Wikis halten seit Mitte der 90er Jahre Einzug in Unternehmen, in den letzten Jahren hat mit dem Siegeszug der Wikipedia dieser Trend stark zugenommen. Die einfache Bedienung und Wartung dieser Systeme machen den Einsatz von Wikis auch in Bereichen sinnvoll in denen bislang keine oder wenn dann mächtige, aber komplexe Systeme zum Einsatz kamen.
Der Erfolg eines Unternehmens- oder Projektwikis hängt maßgeblich von seiner Akzeptanz bei den Benutzern ab. Diese kann man sich leicht durch eine ungeeignete Einführung des Wikis zerstören. Durch Beachtung einiger weniger Grundsätze kann man sein Unternehmens Wiki zu einem Erfolg verhelfen, der aus dem Tool einen integralen Bestandteil des Unternehmens macht.
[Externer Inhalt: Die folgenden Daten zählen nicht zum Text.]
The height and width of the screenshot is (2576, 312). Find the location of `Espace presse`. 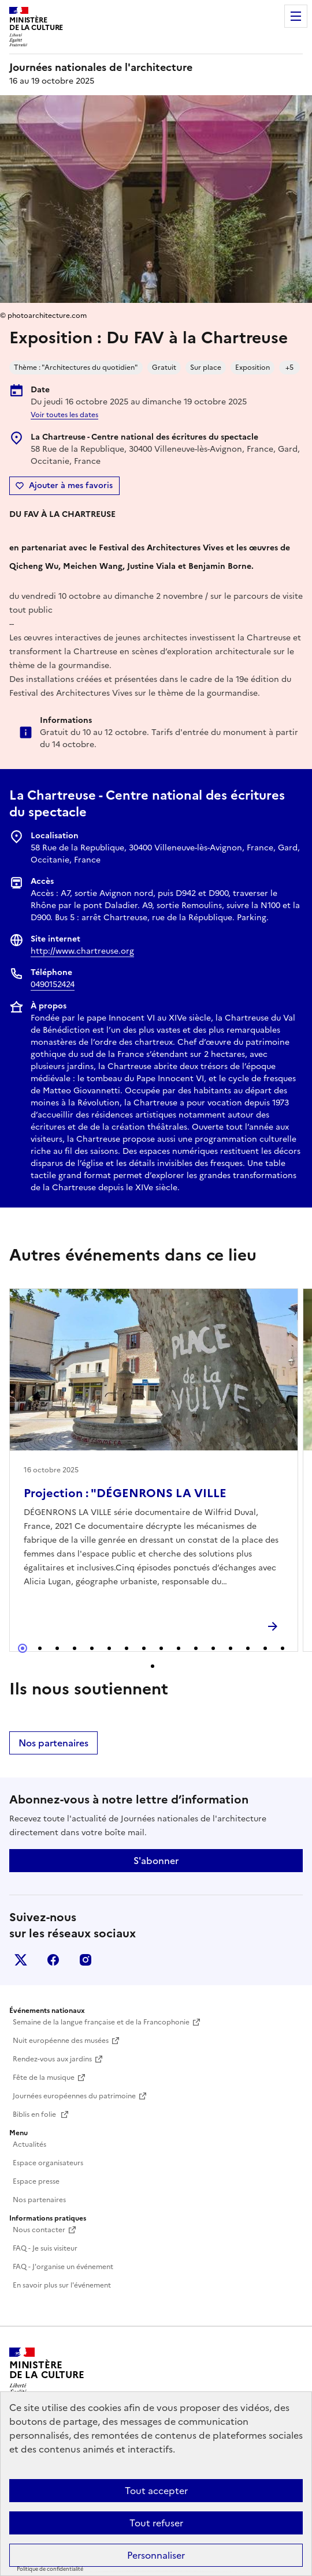

Espace presse is located at coordinates (36, 2181).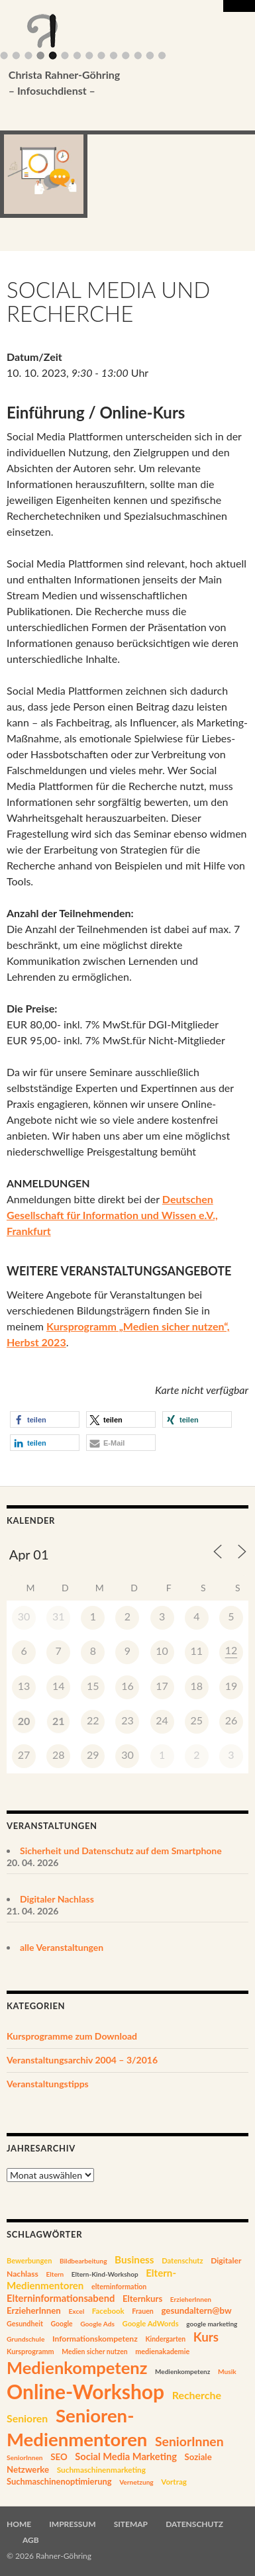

Seit Mitte der 90er Jahre finden Wikis im Internet als Wissenspools oder (später) Enzyplopädien ihren breiten und für die ganze Welt offenen Einsatz. Parallel dazu entstanden aber auch beinahe zeitgleich die ersten Unternehmenswikis, zunächst vor allem für die Produktverwaltung, heutzutage hauptsächlich als Wissensmanagement Werkzeug. Große Unternehmen wie Disney, Motorola, SAP, Yahoo!, Microsoft oder SUN setzen schon seit einiger Zeit auf den Einsatz von Wikis in ihren Unternehmen. Auch ANECON betreibt seit ca. 2 Jahren ein Unternehmenswiki das - gemessen an den hohen und laufend besser werdenden Kennzahlen (z.B. Page Hit Rate, New Pages Rate) und den bei einer intern durchgeführten Umfrage ermittelten Akzeptanzwerten - als Erfolgsstory gelten kann.

Laut einer Aussendung der APA beklagt aber mehr als die Hälfte aller Unternehmen, die Wikis einsetzen, unterschiedliche Probleme bei der Einführung von Wikis. Hauptprobleme sind "fehlendes Interesse der Mitarbeiter" (44%) bzw. "unübersichtliche Struktur ihres Wikis" (29%). Nur 24% aller Unternehmen, die Wikis einsetzen haben "keine Probleme mit der Wiki Nutzung". Wikis bieten zweifelsohne auch für den Unternehmenseinsatz große Chancen, die Einführung von Wikis birgt aber eine Reihe von Risiken, die wir mit den im zweiten Teil angeführten Best Practices addressieren wollen.

Die Möglichkeiten für den Einsatz von Wikis in Unternehmen sind vielseitig. Die wichtigsten Einsatzbereiche sind die folgenden:

  • Intranet: Wikis werden häufig als einfaches Intranetsystem ohne Redaktionssystem eingesetzt. Der Vorteil und die Charme der Wikis liegt hier gerade am Fehlen des Redaktionssystems, was zu mehr Mitarbeiternähe und aktuelleren Informationen im Intranet führen kann. Gleichzeitig wird aber gerade dieses Fehlen der Kontrolle oft als Argument gegen den Einsatz von Wikis als Intranet angeführt. Hier kommt es vor allem auf die Unternehmenskultur bzw. das Vertrauen der Firma den Mitarbeitern gegenüber an, ob ein Wiki hier das richtige Werkzeug ist.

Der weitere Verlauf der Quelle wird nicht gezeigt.